Claude is sufficiently good at grunt work. I tagged 171 resources in AWS in a matter of minutes using the API, where writing the script to do it would have taken a bit of trial and error and probably hours of writing. I created first drafts of commands, configs, etc. Then I reviewed them and demanded changes. It’s good at following architectural patterns that I define, requiring a bit of skill on my part to make those kind of recommendations. And AI didn’t get tired and make focus-based mistakes. The limit was on my comprehension and focus.
The bottom line
With 61 hours I was able to do four and a half months of work. That’s an incredible output, and yet it reflects the power of the tool. Thorough testing was required to ensure the tool did the right things, and yet it was sufficiently good at them. It also proves that development can shift away from code-as-value and into design-as-value. Code talks to computers. People talk to people.
I’m a solo founder which means there’s an effort on my part to streamline my work and punch above my weight. And by building my skills in Claude, I ensured that the tasks I repeat over and over again are streamlined and have established procedures, so we’re not reinventing the wheel on every session start.
But at the end of the day, AI is not a substitute for human judgement. Humans need to run the tool, guide the process, and stand strong against persuasive-sounding rhetoric that is illogical even if well-presented. This is hard – and we have to become better at it.
Of course, I still have ethical concerns about AI. I see its impacts on the environment and the theft of copyrighted material. I worry about developers who are being displaced by its use in corporations. And I, like everyone else, see the consequences on the job market. AI isn’t perfect. No tool is. Will it get better, more efficient, less disruptive and power-hungry? Sure. That day is not today, and we need to acknowledge it.
Still, Claude Code generally pulled code from other places and docs that I would have ordinarily read and then implemented. It did the same process I would do – just faster. And it made mistakes, self-corrected, and eventually got to the right answer. And with a decent amount of the work being done locally with Bash commands, the power consumption was better than asking it to develop a recipe for avocado toast.
What’s next
Will I incorporate AI into my workflow? Undoubtedly yes. It makes me faster, more agile, and able to command a vast amount of resources. On writing this I had Claude work in the background on well-scoped issues (nine of them), all of which completed in the time it took me to write this blog post. But I still wrote the blog post myself. I refuse to relinquish creative pursuit to a chatbot that has an attitude.

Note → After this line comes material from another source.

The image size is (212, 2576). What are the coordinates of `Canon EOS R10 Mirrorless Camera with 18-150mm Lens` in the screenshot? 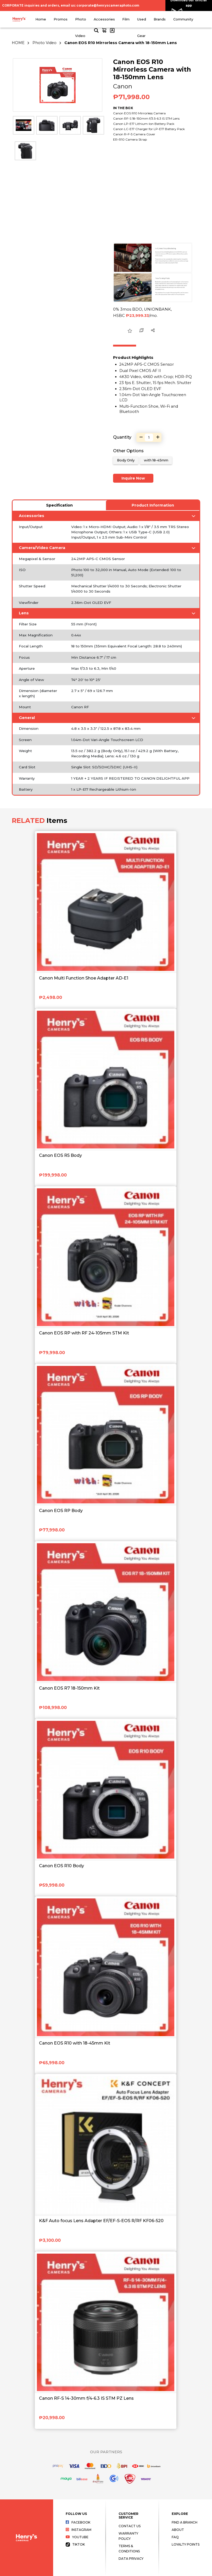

I look forward to AI engineers solving the environmental and social concerns with the tool. But waiting for them to do it before learning how to use the tool handcuffs our ability to be on the forefront of technical advancement. AI isn’t going away. It won’t go back in the box because we don’t like it. We have to adapt, or be left behind.
AI will continue to evolve. It will make mistakes, and we must correct them. But as a tool, it’s come a long way. And that is worth exploring.